[Your objective]
Tally up the lines below with "терроризма" in them. Answer with the number only.

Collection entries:
◇ ◇ ◇
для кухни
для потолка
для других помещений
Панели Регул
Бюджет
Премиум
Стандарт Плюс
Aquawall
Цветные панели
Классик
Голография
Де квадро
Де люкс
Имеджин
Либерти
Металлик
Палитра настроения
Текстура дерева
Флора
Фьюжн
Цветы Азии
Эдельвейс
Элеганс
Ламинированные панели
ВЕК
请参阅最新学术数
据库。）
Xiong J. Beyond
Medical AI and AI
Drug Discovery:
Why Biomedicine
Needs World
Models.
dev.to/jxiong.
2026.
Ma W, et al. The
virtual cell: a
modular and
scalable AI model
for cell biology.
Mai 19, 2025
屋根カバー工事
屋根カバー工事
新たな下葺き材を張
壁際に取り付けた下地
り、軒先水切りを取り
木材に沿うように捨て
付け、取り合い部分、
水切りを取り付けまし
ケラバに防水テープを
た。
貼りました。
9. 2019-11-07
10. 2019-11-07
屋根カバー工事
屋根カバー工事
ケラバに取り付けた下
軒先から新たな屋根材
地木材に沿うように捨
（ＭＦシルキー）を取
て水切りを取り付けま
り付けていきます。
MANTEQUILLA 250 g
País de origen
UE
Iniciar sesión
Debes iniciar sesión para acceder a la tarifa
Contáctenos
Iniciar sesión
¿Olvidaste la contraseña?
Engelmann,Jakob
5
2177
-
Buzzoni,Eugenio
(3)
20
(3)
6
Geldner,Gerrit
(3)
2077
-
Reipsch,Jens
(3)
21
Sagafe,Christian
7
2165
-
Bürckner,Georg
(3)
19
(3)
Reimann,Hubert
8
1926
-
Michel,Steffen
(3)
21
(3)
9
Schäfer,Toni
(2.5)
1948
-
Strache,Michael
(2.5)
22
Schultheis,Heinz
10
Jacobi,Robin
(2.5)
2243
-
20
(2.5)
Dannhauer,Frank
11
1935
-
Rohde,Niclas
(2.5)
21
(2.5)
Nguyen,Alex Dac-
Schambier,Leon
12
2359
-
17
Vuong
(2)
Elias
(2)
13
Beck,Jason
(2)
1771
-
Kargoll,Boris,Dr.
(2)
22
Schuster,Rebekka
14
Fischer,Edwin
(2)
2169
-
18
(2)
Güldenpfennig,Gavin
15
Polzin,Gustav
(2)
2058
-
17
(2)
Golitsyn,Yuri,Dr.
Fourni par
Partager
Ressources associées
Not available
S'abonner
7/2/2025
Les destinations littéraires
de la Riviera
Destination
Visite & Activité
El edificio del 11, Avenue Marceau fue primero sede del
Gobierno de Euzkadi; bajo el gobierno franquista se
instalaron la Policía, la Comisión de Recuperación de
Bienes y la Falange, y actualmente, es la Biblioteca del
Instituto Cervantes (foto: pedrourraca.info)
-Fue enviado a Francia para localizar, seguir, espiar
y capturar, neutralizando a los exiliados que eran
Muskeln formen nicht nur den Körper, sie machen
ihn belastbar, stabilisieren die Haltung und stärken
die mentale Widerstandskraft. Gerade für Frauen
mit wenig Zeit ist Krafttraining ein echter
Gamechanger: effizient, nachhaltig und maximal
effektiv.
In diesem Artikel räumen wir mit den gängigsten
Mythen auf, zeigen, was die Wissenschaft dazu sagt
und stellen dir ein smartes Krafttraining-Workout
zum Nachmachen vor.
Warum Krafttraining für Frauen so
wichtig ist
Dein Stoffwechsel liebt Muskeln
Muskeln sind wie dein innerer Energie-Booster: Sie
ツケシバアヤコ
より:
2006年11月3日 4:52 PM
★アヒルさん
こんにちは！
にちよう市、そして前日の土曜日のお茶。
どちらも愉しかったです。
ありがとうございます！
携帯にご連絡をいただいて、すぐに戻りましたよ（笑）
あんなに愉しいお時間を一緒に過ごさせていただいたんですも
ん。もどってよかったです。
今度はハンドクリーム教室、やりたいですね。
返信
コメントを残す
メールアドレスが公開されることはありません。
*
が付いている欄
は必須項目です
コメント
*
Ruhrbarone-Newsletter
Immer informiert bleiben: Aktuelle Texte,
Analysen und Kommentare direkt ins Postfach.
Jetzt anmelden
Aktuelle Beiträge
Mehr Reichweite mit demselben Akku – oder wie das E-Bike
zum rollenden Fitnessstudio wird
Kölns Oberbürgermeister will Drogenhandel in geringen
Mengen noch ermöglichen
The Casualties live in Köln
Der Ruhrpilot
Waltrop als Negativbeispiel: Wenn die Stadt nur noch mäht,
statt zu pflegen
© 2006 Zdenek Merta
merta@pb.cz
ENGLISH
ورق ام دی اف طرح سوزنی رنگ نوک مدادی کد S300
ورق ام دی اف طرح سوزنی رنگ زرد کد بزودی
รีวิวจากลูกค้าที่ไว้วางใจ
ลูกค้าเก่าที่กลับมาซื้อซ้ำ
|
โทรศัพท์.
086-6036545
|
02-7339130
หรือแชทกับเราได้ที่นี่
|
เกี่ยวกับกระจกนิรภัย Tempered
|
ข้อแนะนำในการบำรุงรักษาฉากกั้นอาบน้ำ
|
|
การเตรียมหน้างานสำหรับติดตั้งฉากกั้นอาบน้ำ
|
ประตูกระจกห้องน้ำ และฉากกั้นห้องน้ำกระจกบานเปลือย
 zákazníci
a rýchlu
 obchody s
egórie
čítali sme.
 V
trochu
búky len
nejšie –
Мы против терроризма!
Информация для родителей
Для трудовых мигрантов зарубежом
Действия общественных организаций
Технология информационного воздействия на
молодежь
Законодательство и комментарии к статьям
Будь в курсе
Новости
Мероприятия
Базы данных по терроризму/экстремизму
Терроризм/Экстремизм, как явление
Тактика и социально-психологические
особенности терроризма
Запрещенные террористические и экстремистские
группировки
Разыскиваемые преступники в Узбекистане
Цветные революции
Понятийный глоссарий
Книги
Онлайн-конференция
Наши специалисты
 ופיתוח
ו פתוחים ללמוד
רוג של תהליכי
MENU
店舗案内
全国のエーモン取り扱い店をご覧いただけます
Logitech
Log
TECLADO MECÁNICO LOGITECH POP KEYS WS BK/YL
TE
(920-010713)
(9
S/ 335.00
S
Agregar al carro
◇ ◇ ◇
[Solution to this problem]
2